> **Directions for this task**
When a line in the listing below contains the word "peut", return a copy of that line.

> **Records for the exercise**
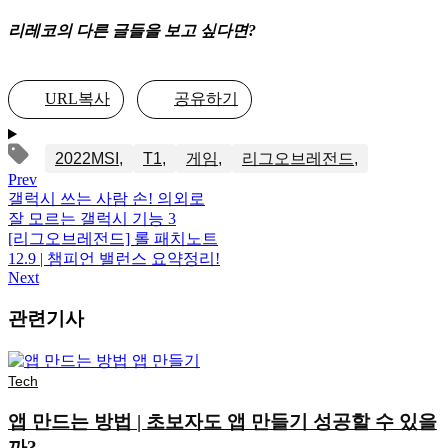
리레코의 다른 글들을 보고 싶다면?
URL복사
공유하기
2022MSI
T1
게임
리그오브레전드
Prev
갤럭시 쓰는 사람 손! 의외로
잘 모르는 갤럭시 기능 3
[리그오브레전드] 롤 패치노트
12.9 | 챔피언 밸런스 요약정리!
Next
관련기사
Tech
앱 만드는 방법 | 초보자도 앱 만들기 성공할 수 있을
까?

...

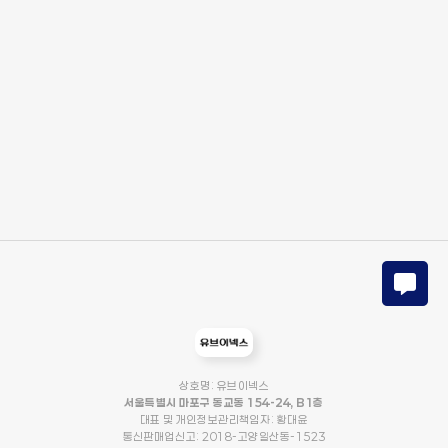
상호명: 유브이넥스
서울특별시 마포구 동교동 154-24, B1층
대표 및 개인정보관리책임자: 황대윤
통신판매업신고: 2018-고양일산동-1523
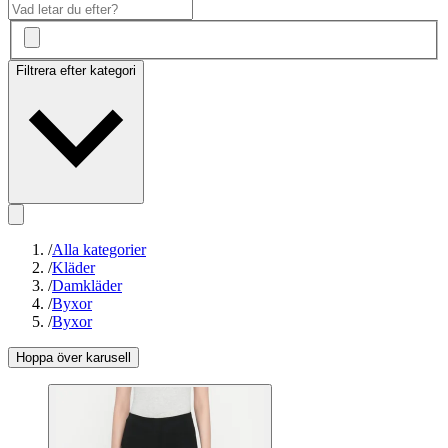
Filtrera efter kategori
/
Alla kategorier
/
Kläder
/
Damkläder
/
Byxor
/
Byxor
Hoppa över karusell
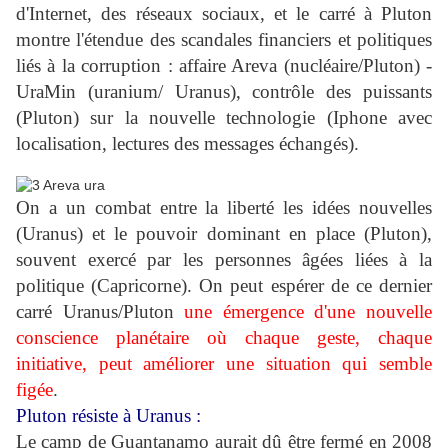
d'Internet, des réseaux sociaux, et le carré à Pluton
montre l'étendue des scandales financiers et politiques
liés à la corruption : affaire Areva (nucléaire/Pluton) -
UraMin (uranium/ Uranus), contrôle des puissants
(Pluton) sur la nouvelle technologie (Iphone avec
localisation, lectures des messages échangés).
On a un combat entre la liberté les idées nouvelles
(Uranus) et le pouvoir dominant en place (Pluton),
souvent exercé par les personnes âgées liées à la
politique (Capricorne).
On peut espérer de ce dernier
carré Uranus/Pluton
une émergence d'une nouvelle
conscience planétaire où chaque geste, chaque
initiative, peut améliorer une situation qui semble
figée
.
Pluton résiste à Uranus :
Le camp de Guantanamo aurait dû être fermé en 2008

--

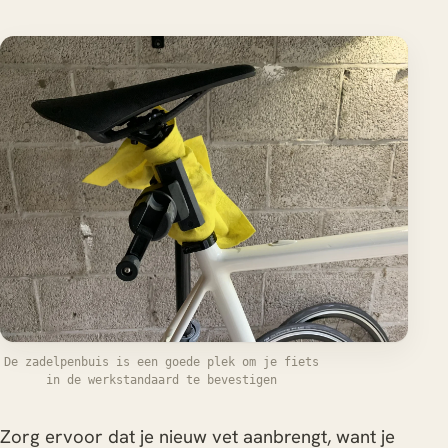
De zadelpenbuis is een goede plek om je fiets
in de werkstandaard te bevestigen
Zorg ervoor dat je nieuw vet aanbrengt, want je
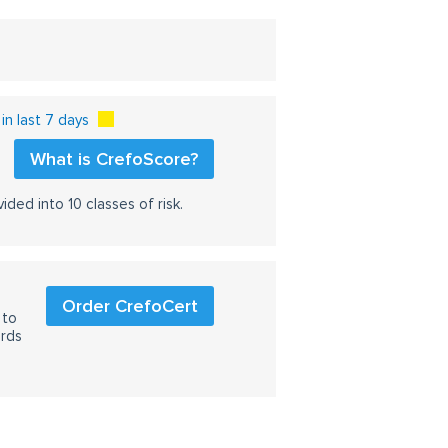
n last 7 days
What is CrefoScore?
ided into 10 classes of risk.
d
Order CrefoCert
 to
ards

> **Solution to the exercise**
On peut espérer de ce dernier
initiative, peut améliorer une situation qui semble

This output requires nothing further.